EOLO, l’année en quelques chiffres :

- 254 livres ont été vendus en quelques mois
- Plus de 200 personnes sont passées par la Caravane des 10 mots
- 60 ont « écrit hors les murs » à Vaulx en Velin
- 2000 spectateurs étaient présents à la Salle 3000
- 135 personnes ont activement participé aux ateliers
- 10 artistes qui s’investissent chaque semaine…
 

Pour célébrer ses 10 années d'existence ainsi que la sortie de l'ouvrage collectif "L'art à la rencontre de l'Autre", l'Association Eolo a organisé, le 6 avril 2011, la journée "Tekitoa ?" au Théâtre des Asphodèles à Lyon.

Différents ateliers artistiques ont accueilli un large public, voici quelques extraits de l'atelier théâtre & vidéo...

 

Voici les extraits du spectacle proposé par les artistes d'Eolo lors de la journée "Tekitoa ?" au Théâtre des Asphodèles à Lyon le 6 avril 2011.

 

par Martine Meirieu


« Celui qui vient vers nous est un étranger, à quoi le reconnais tu ? A ses yeux, à son sourire, à sa démarche. Je ne vois rien en lui qui ne soit l’apanage de nous tous. L’étranger te permet d’être toi même en faisant de toi un étranger. »

 Edmond JABES

 

L’aventure artistique d’Eolo s’ancre dans la mémoire, mémoire de « l’humanitude » comme l’entend Albert Jacquard, mémoire originelle comme l’a fait resurgir Fernand Deligny (1). à partir des archétypes jungiens , mémoire universelle de la condition humaine, de ses passions et de ses travers, de ses peurs et de ses angoisses, dont les grands textes littéraires se font l’écho. (2)

 

Pour illustrer cette démarche, trois exemples emblématiques dans l’histoire d’Eolo

 

Le Geste

A l’origine de notre réflexion, il y a la rencontre avec le monde du handicap mental et le mystère qu’instaure chacun lorsqu’ au détour d’une improvisation nous voyons émerger une pieta italienne (3 )qui sert dans ses bras un enfant en partance avec la certitude résignée d’une souffrance inévitable.
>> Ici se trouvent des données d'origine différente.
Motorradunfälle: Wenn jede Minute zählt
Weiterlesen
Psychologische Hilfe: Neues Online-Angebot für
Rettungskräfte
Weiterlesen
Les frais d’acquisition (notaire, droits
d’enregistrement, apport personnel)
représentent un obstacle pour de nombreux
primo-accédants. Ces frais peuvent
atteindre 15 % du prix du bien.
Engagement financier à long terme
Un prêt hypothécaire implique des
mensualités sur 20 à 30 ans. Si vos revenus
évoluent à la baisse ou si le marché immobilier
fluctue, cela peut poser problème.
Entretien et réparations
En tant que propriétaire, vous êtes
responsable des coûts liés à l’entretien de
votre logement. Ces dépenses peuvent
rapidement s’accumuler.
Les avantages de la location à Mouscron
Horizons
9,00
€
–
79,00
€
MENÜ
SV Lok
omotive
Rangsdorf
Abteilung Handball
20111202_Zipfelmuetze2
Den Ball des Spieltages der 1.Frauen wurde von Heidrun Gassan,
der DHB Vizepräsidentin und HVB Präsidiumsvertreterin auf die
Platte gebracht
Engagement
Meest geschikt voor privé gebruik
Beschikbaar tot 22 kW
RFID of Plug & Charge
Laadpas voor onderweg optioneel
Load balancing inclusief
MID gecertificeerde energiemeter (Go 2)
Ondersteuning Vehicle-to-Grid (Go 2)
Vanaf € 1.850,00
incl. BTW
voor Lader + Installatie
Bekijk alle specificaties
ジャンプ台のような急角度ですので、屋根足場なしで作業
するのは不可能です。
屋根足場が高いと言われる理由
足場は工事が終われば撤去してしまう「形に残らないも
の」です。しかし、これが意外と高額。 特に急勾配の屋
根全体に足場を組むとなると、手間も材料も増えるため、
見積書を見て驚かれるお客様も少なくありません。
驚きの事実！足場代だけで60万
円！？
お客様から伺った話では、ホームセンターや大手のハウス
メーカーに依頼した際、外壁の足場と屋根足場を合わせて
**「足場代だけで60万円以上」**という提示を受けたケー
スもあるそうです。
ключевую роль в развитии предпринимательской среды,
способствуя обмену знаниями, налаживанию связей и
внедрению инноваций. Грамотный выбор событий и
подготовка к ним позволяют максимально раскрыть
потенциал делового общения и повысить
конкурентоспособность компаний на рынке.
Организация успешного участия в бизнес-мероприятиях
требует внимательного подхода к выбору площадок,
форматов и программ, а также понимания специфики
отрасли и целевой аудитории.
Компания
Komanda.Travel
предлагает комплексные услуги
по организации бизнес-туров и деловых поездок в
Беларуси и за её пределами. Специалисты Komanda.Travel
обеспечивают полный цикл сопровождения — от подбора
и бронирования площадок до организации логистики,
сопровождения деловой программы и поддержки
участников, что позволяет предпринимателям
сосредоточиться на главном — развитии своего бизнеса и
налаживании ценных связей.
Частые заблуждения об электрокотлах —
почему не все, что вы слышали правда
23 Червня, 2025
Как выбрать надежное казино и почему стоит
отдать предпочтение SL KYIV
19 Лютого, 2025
Peu à peu s’impose à nous comme une évidence l’idée d’un langage universel qui pétrit l’humain, qu’il soit dans la norme ou hors norme et en fait la caisse de résonance des mythes fondateurs dans le temps singulier de la création.`

 

Plusieurs de nos ateliers se déclinent dans un langage corporel car les participants n’ont pas accès à la parole. Les gestes retenus nous diront le désir d’aimer, certains gestes saccadés la colère, des mains tendus le désir, des regards la tendresse : ces mots sans les dire créent une subtile complicité entre acteurs et spectateurs qui voient émerger devant eux l’écho de leur passion. Parfois c’est un choc, et j’ai toujours noté au gré des performances et travaux d’ateliers partagés que c’est la ressemblance avec l’autre différent qui bouleverse le spectateur et non pas sa divergence. Nous pouvons toujours aller vers autrui avec une certaine compassion, voire de la condescendance mais le don de soi ne se constitue vraiment que dans la reconnaissance de ce qu’apporte l’autre en échange. Car sinon le don est en sens unique et à l’image de la relation Nord/Sud il enferme celui qui reçoit dans sa dépendance alors qu’il a tant à donner et que le chemin de l’équilibre se trouve dans le « contre don » (4).

 

Ce « moindre geste » comme le nomme Fernand Deligny,  ce « moindre mot »  comme l’entend Nicolas Philibert dans son magnifique film tourné à la clinique de Laborde autour de l’expérience de Jean Oury, nous redisent notre humaine condition ,partagée sur la scène qui que nous soyons et d’où que nous parlions. Dans ce lieu le patient est l’auteur de son espace de soin au même titre que l’acteur porteur de handicap est porteur de lui même dans les ateliers d’Eolo.

 

Le geste et le mot 

D’autres ateliers comme ceux « d’Opéra côté cour » décrit dans ce livre par Serge Dorny, directeur de l’Opéra de Lyon, conduisent les participants à se confronter à de grands textes classiques. Jeunes autistes, malentendants,élèves d’ écoles élémentaires dans un réseau de réussite scolaire  inventent à leur manière un langage singulier autour d’œuvres fondatrices. Confrontés à Roméo et Juliette, Hans et Gretel, Barbe Bleue ou l’Arche de Noë, ils s’emparent de ce qui fonde l’humain : amour, peur, doute, fatalité, justice et injustice se déclinent sur un geste ou sur un mot.

 

Dans le spectacle d’avril 2010 à l’Amphithéâtre de l’Opéra, les jeunes malentendants de l’U.P.I du Collège du Tonkin à Villeurbanne,interprètent la fuite d’Hans et Gretel à travers la forêt en les perdant dans la jungle de la ville. Les images des tours de leur cité filmées par leur soin et traitées en direct(5) défilent sur le mur derrière eux et une silhouette minuscule d’un enfant perdu se dessine puis s’éloigne au rythme de sa peur… Pas de mots, des signes, un chuchotement …

 

Les élèves de l’école Michel Servet du RRS de la Croix Rousse, où se croisent des enfants de toutes les origines, de toutes les cultures et de tous les milieux chantent la triste histoire de deux petits enfants abandonnés dans un supermarché alors que leurs parents sans papiers n’ont rien à leur donner à manger. Musique, chorégraphie, jeu théâtral.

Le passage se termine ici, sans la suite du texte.